Native American Becomes Princeton Trustee

PRINCETON, N.J. -- In his first days as a student at Princeton University, Regis Pecos felt like a displaced person. A Pueblo Indian whose parents never finished junior high school, whose grandparents spoke no English what was he doing on an Ivy League campus?

Two decades later, Pecos is executive director of the New Mexico Office of Indian Affairs and this year he was sworn in as a member of Princeton's board of trustees, one of four new trustees elected by alumni.

In this capacity he shares responsibility for a private educational institution with an annual budget of more than $550 million, an endowment close to five billion dollars, and nearly 5,000 employees providing for some 7,000 students.

He has taken his place on a roster that includes James Baker, Secretary of State and White House Chief of Staff in the Bush administration; Admiral William Crowe, U.S. Ambassador to Great Britain; Frank Biondi, CEO of Universal Studios; and Malcolm Forbes, head of Forbes Magazine and a 1996 presidential candidate.

Pecos is believed to be the first Native American to serve as a trustee not only at Princeton but in all the Ivy League, says Alfred Bush, Firestone Library's curator of Western Americana. Archivists at Harvard and Yale could report no American Indians having ever been appointed to the boards of governance at their universities. Even Dartmouth, which was founded for the education of Indians in 1769 and has been the most successful recruiter of Native American students in the Ivy League since the 1970s, knew of no equivalent appointment there.

Princeton has educated Native American students since a Delaware Indian matriculated in the Class of 1762, Bush notes. Though their numbers were few, they were a presence in the student body in both the 18th and 19th centuries. The participation of Indian students at Princeton throughout the 250 years of its existence is evidence of the ambiguous relationship toward Native Americans that has long characterized America.

No representatives of other racial minorities in this country were admitted to Princeton until after World War II.

Pecos was born in Cochiti Pueblo, where he served two terms as Lieutenant Governor. For the past 15 years he has directed the Office of Indian Affairs for the State of New Mexico, where he oversees the needs of 22 sovereign nations with tribal governments and justice systems independent of both New Mexico and the United States. His responsibility is to promote mutually beneficial relations not only between these sovereign entities and New Mexico, but with the federal government as well.

Pecos feels that the effectiveness of his office is based on the trust and confidence of the tribes and Indian people, he says.

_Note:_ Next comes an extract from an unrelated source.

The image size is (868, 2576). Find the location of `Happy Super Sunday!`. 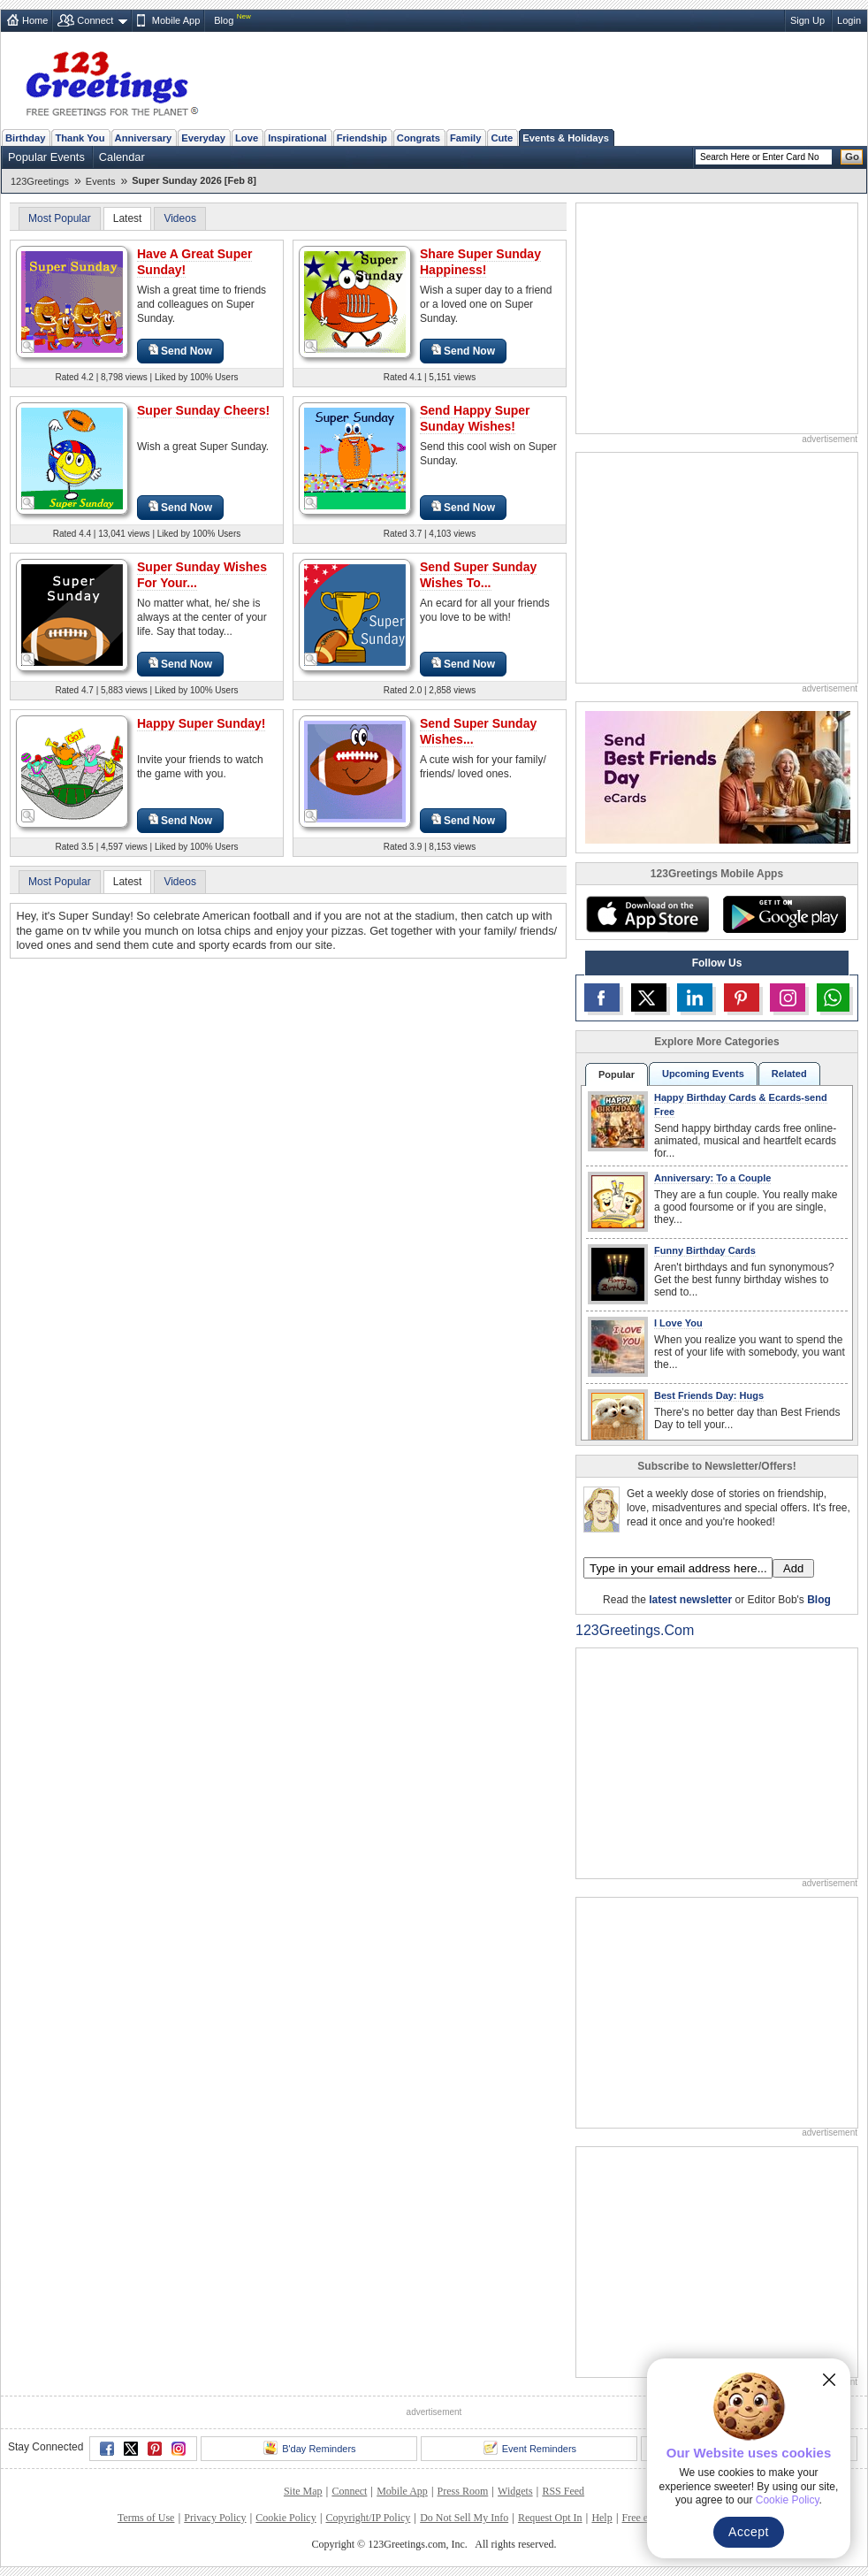

Happy Super Sunday! is located at coordinates (201, 723).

He believes that the foundation of this trust is fairness in evenhandedly serving all of his constituents and in representing the changing political outlooks of state governors.

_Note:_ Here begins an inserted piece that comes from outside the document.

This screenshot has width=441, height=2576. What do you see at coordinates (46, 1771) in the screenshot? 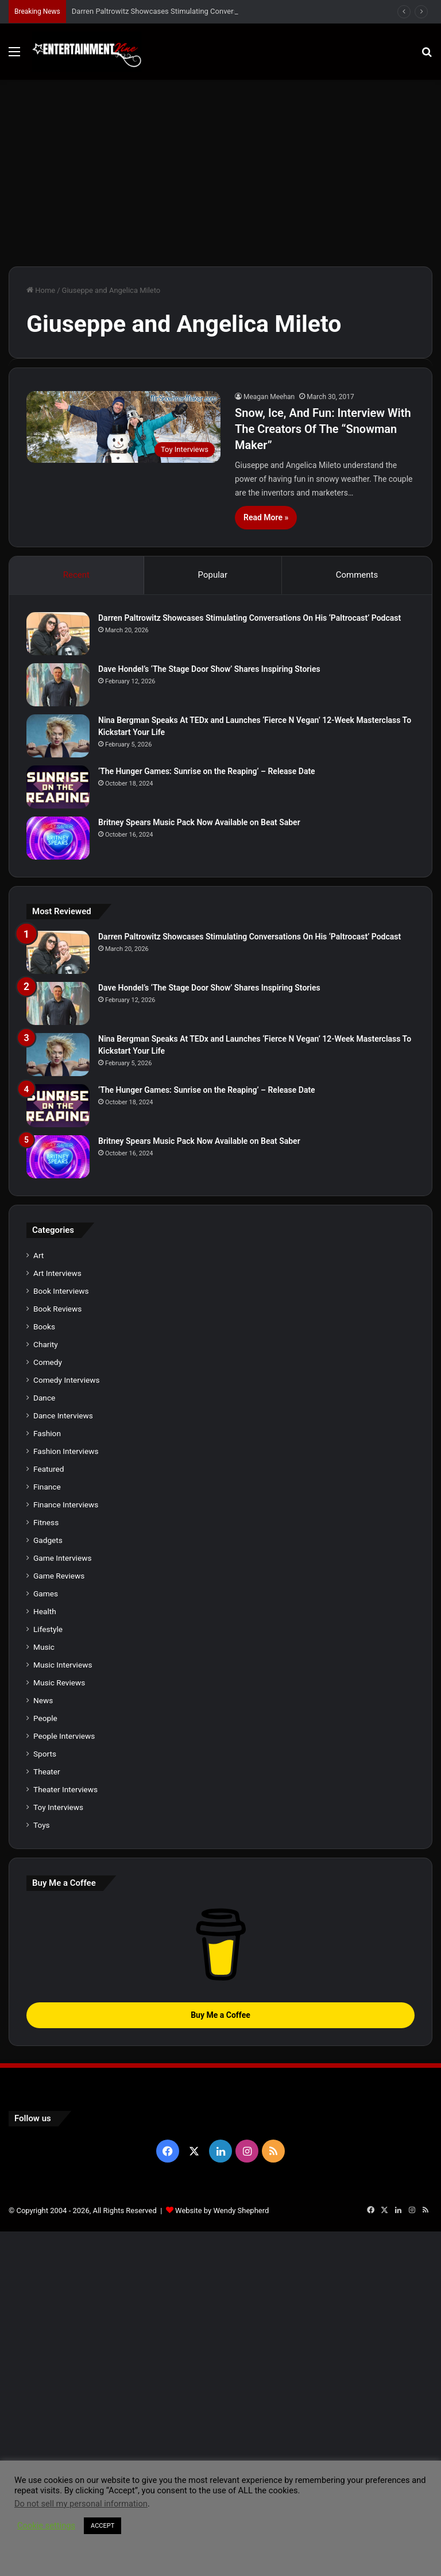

Pecos's state responsibilities have frequently taken him to Washington, where he has worked with Congress on legislation dealing with land acquisition, protection of sacred sites, the restoration of Indian religious freedom, taxation, environmental protection, education and equitable appropriations to tribal governments. He has also been active in promoting federal support for American Indian education.

He says his greatest pleasure has been chairing the board of the Santa Fe Indian School, the first school in the country to be controlled by a tribe and the first Native American school to receive the Presidents Award for Excellence in Education.

Right after graduating from Princeton in 1977, Pecos apprenticed with Americans for Indian Opportunity in Albuquerque. In 1984 he took a leave of absence to aid his own reservation in the drafting of the successful Cochiti Land Bill, which returned control to the tribe of tribal land that had been leased for 99 years to a non-Indian community. He also worked in the Desegregation Assistance Center at the University of New Mexico and later served as acting director of the regional office of the university's Bilingual Education Center, where he administered 30 bilingual education projects in New Mexico, Arizona and Utah.

Now pursuing graduate work on weekends and evenings with a cohort of other Pueblo leaders, Pecos looks forward to receiving his doctorate in public policy from the University of California, Berkeley next fall.